It can be tempting for a business to push back on a negative review on social media. However, health care providers cannot disclose patients’ protected health information (PHI) in response to negative reviews posted on social media.

In June 2016, a patient filed a complaint with the U.S. Department of Health & Human Services Office for Civil Rights (OCR) alleging that their dental service provider had responded to the patient’s social media review on Yelp by disclosing the patient’s last name and details of their health condition. The OCR investigation found the dental office had disclosed PHI of multiple patients in response to patient reviews posted on the provider’s Yelp page. Furthermore, the provider did not have a policy and procedure in place to prevent such disclosures, and did not have a Notice of Privacy Practices that complied with the HIPAA Privacy Rule.

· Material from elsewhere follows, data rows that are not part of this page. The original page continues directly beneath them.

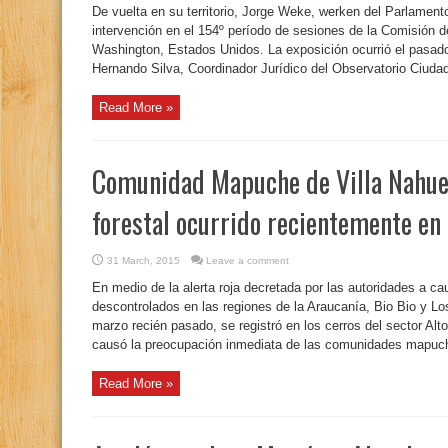
De vuelta en su territorio, Jorge Weke, werken del Parlamen
intervención en el 154º período de sesiones de la Comisió
Washington, Estados Unidos. La exposición ocurrió el pasad
Hernando Silva, Coordinador Jurídico del Observatorio Ciudad
Read More »
Comunidad Mapuche de Villa Nahuel 
forestal ocurrido recientemente en
31 March, 2015
Leave a comment
En medio de la alerta roja decretada por las autoridades a ca
descontrolados en las regiones de la Araucanía, Bio Bio y Lo
marzo recién pasado, se registró en los cerros del sector Al
causó la preocupación inmediata de las comunidades mapuch
Read More »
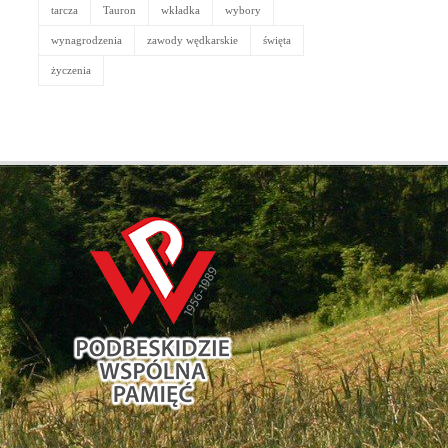
tarcza
Tauron
wkładka
wybory
wynagrodzenia
zawody wędkarskie
święta
życzenia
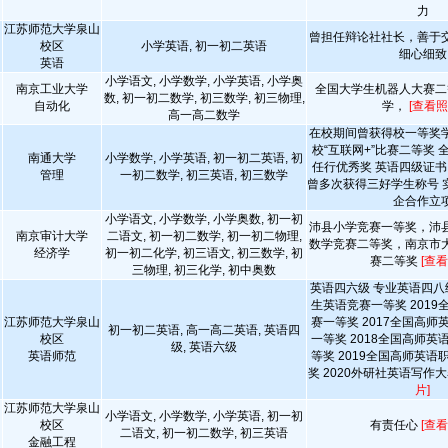
力
江苏师范大学泉山
曾担任辩论社社长，善于
校区
小学英语, 初一初二英语
细心细致
英语
小学语文, 小学数学, 小学英语, 小学奥
南京工业大学
全国大学生机器人大赛二
数, 初一初二数学, 初三数学, 初三物理,
自动化
学，
[查看照
高一高二数学
在校期间曾获得校一等奖
校“互联网+”比赛二等奖
南通大学
小学数学, 小学英语, 初一初二英语, 初
任行优秀奖 英语四级证书
管理
一初二数学, 初三英语, 初三数学
曾多次获得三好学生称号 
企合作立
小学语文, 小学数学, 小学奥数, 初一初
沛县小学竞赛一等奖，沛
南京审计大学
二语文, 初一初二数学, 初一初二物理,
数学竞赛二等奖，南京市
经济学
初一初二化学, 初三语文, 初三数学, 初
赛二等奖
[查看
三物理, 初三化学, 初中奥数
英语四六级 专业英语四八级
生英语竞赛一等奖 201
江苏师范大学泉山
赛一等奖 2017全国高
初一初二英语, 高一高二英语, 英语四
校区
一等奖 2018全国高师
级, 英语六级
英语师范
等奖 2019全国高师英
奖 2020外研社英语写作
片]
江苏师范大学泉山
小学语文, 小学数学, 小学英语, 初一初
校区
有责任心
[查看
二语文, 初一初二数学, 初三英语
金融工程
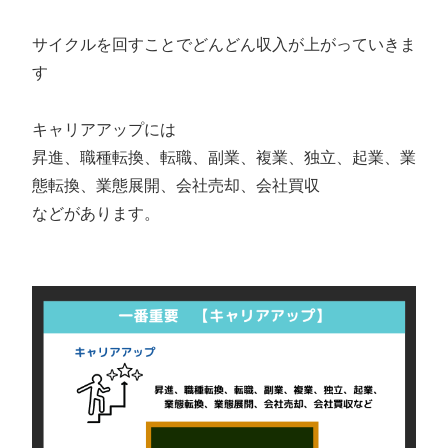
サイクルを回すことでどんどん収入が上がっていきま
す
キャリアアップには
昇進、職種転換、転職、副業、複業、独立、起業、業
態転換、業態展開、会社売却、会社買収
などがあります。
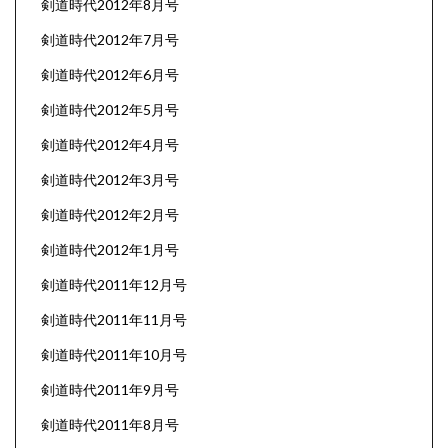
剣道時代2012年8月号
剣道時代2012年7月号
剣道時代2012年6月号
剣道時代2012年5月号
剣道時代2012年4月号
剣道時代2012年3月号
剣道時代2012年2月号
剣道時代2012年1月号
剣道時代2011年12月号
剣道時代2011年11月号
剣道時代2011年10月号
剣道時代2011年9月号
剣道時代2011年8月号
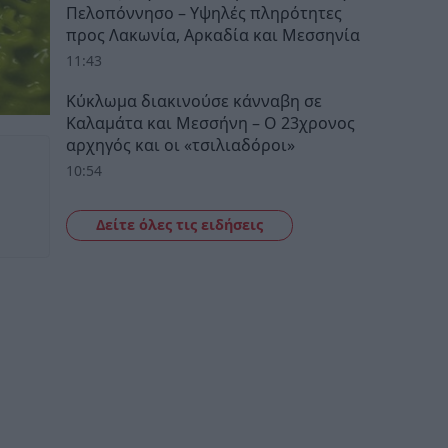
Πελοπόννησο – Υψηλές πληρότητες
προς Λακωνία, Αρκαδία και Μεσσηνία
11:43
Κύκλωμα διακινούσε κάνναβη σε
Καλαμάτα και Μεσσήνη – Ο 23χρονος
αρχηγός και οι «τσιλιαδόροι»
10:54
Δείτε όλες τις ειδήσεις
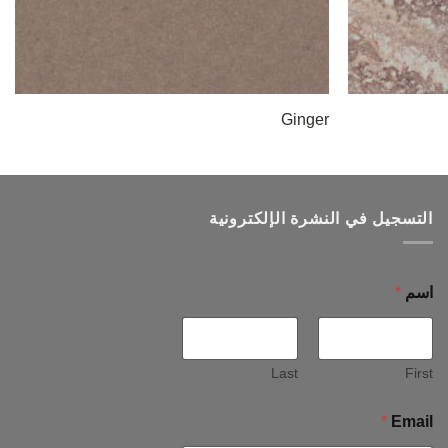
Ginger
التسجيل في النشرة الإلكترونية
اسم
*
Last
First
*
Email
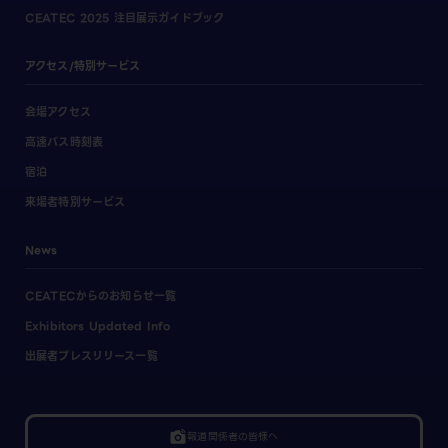
CEATEC 2025 注目展示ガイドブック
アクセス/特別サービス
会場アクセス
高速バス時刻表
宿泊
来場者特別サービス
News
CEATECからのお知らせ一覧
Exhibitors Updated Info
出展者プレスリリース一覧
linked_camera
報道関係者の皆様へ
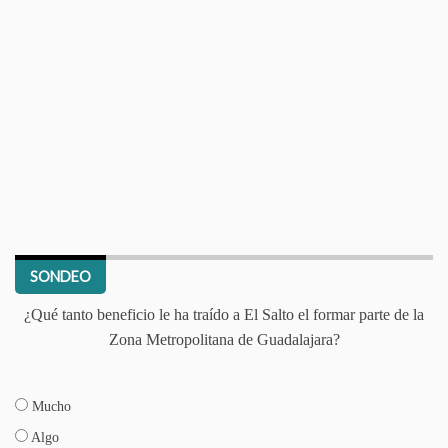
SONDEO
¿Qué tanto beneficio le ha traído a El Salto el formar parte de la
Zona Metropolitana de Guadalajara?
Mucho
Algo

Ultimately, the dental practice agreed to pay $10,000 to OCR and adopt a corrective action plan, including two years of monitoring by OCR for compliance with the HIPAA rules, to settle these social media disclosures of patients’ PHI. OCR noted the settlement amount was “substantially reduced” due to the dental practice’s size, financial circumstances, and its cooperation with the investigation.

Social media complaints, when handled well, offer health care providers a chance to build their brand and differentiate their business from competitors. Negative reviews also offer insight for providers on how they can improve service delivery. However, in responding to negative reviews, health care providers must comply with HIPAA, and applicable state medical confidentiality laws, to prevent unauthorized disclosure of patients’ PHI.

Providers should consult with an attorney to develop strategies for preventing the unauthorized disclosure of patients’ PHI when responding to negative reviews on social media. This could include: preparation of a policy and procedure regarding disclosures of PHI to ensure that social media interactions protect patients’ PHI, including training for employees and discipline for the impermissible use or disclosure of PHI, consistent messaging in response to patient reviews, and tracking of social media interactions.